There are some good things that have so far come out of this new life schedule that I have built.
I feel better. Not like life-changing-ly better, but just better generally. That should not be a huge surprise, because I was feeling pretty busted and burnt out there for a while. The schedule has forced me to feel a kind of responsibility to myself. I think that is a good thing. Life being the what it is, it is easy to forget to look after yourself.
I’ve been running more. A LOT MORE! Not as much as I’d planned on, but significantly more. I’m so appreciative of the recent time change; I have so much more light after work. I’m budgeted for 90 minutes of running, but lately I’ve been going for more like 2 hours. I have gotten to do so much more exploring! Yesterday I ended up on top of a hill and I could not only see the ocean at the horizon, I was high enough that I could see the ocean itself spreading out giant and dark blue all the way to the edge of forever.
Slowly, very slowly, my body is getting better at sleeping. For a while there (months) I couldn’t really get to sleep or stay asleep, but I’m getting a little better at it. The running helps because by the time it is time to crawl into bed, this body is worn out.
I have consistently been doing my silly little stick figure drawings each morning and while there there is not much in the way of great artistic value to them, few things in life feel better than having a project that takes a very very long time. I have no idea how long I’ll keep doing those, but I just so enjoy starting the day by doing something … anything … even if it is just an embarrassingly simplistic drawing of a zookeeper giving a goat a hat.
This here blog. I have been pretty consistent about writing here. Now, same as above, the quality ain’t nothing to brag about, but I’m sitting here and I writing this and let me tell you, that isn’t nothing.
My diet is better. At least during the week. It is pretty standardized and what it lacks in spontaneity, it makes up for in for in reliability, ease, and not-being-junk-food-ness. I’m slowly learning to enjoy cooking … a little.

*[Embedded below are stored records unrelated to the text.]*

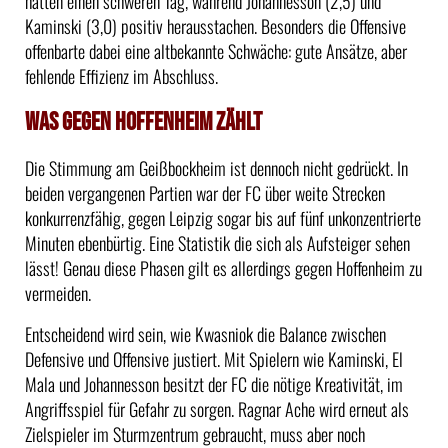
hatten einen schweren Tag, während Johannesson (2,5) und
Kaminski (3,0) positiv herausstachen. Besonders die Offensive
offenbarte dabei eine altbekannte Schwäche: gute Ansätze, aber
fehlende Effizienz im Abschluss.
Was gegen Hoffenheim zählt
Die Stimmung am Geißbockheim ist dennoch nicht gedrückt. In
beiden vergangenen Partien war der FC über weite Strecken
konkurrenzfähig, gegen Leipzig sogar bis auf fünf unkonzentrierte
Minuten ebenbürtig. Eine Statistik die sich als Aufsteiger sehen
lässt! Genau diese Phasen gilt es allerdings gegen Hoffenheim zu
vermeiden.
Entscheidend wird sein, wie Kwasniok die Balance zwischen
Defensive und Offensive justiert. Mit Spielern wie Kaminski, El
Mala und Johannesson besitzt der FC die nötige Kreativität, im
Angriffsspiel für Gefahr zu sorgen. Ragnar Ache wird erneut als
Zielspieler im Sturmzentrum gebraucht, muss aber noch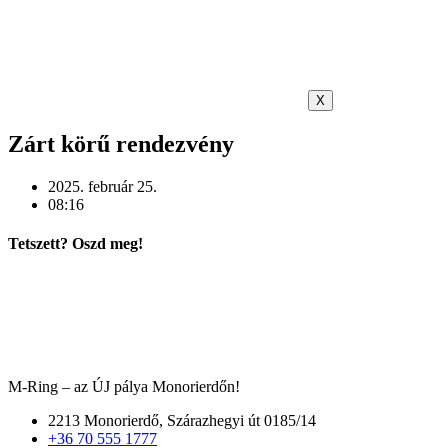
X
Zárt körű rendezvény
2025. február 25.
08:16
Tetszett? Oszd meg!
M-Ring – az ÚJ pálya Monorierdőn!
2213 Monorierdő, Szárazhegyi út 0185/14
+36 70 555 1777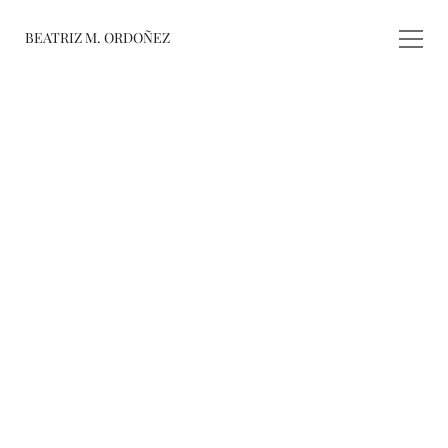
BEATRIZ M. ORDOÑEZ
fusiones
registro de 
obras
varieté
about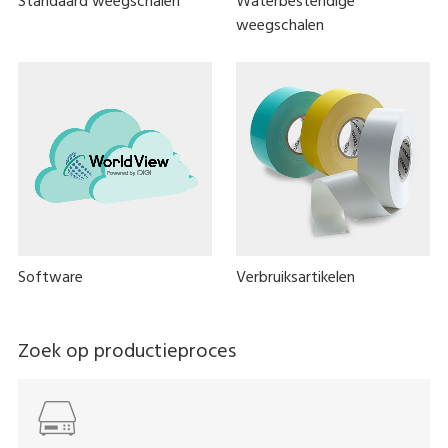
Standaard weegschalen
Waterbestendige
weegschalen
Software
Verbruiksartikelen
Zoek op productieproces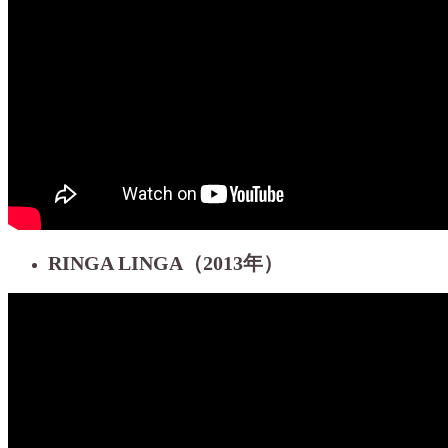
RINGA LINGA（2013年）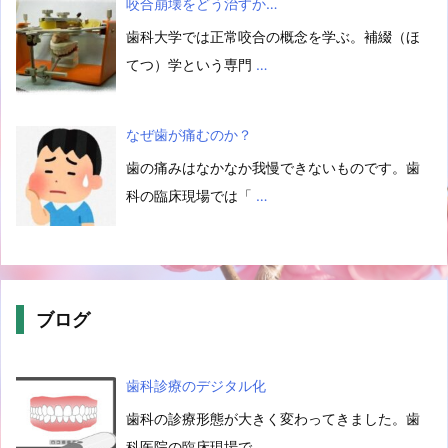
咬合崩壊をどう治すか…
歯科大学では正常咬合の概念を学ぶ。補綴（ほ
てつ）学という専門
…
なぜ歯が痛むのか？
歯の痛みはなかなか我慢できないものです。歯
科の臨床現場では「
…
ブログ
歯科診療のデジタル化
歯科の診療形態が大きく変わってきました。歯
科医院の臨床現場で
…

There is, however, much I am still failing at. My shoulder and arm are still giving me trouble and so the morning yoga has just been out the window lately. Yesterday though I was finally able to schedule some physical therapy appointments! AND they don’t start until AFTER I get my second shot, so that’s good.
In the evenings, running long and then cooking take up more time than I’d expected, so I have not been writing as much and I have not been reading as much. After work is supposed to go: run, clean up, make dinner, write, read, sleep. I’ve found myself running out of time to fit all that in after work, but I’m working on it still. I may need to adjust the schedule a little, but I’m not convinced of that yet.
The weekends: I still haven’t worked out a good schedule for managing my weekends. I want to allow time for laziness, but right now that’s all I’m allowing for. I need a better plan than this.
I will tell you though, the single biggest achievement to come out of all this effort, is that I have made some progress toward de-centering work in my life, which was a big part of the point of all of this. If I am not on the clock, but find myself getting stressed out about work, I will tell myself, “Jamie, that is not what this time is for,” and I will redirect my attention to the schedule and whatever I am supposed to be doing right then. That, that freedom right there, is perhaps why I have been feeling better generally. I feel more like a person, as much as one can under the continued quarantine circumstances.
You know, the number of things I have read that said like, “The keys to being happy and healthy are to have a routine, eat healthy, exercise and get sleep” would blow your mind, but you know what, I don’t know that I’d ever actually understood that those things were not being prescribed all hippy-dippy by someone selling healing crystals. They were being prescribed as a discipline; eat healthy doesn’t mean “no junk food” it means eat healthy. Sleep doesn’t mean, “Make sure you get some” it means prioritize it. And like any discipline, it’s hard. One would think that attempting to be better should trigger some instinct in the body that makes it easy to do, but the opposite is true. It’s not hard to change oneself, it is hard to improve oneself. The two are not the same and I think I always kind of thought they were.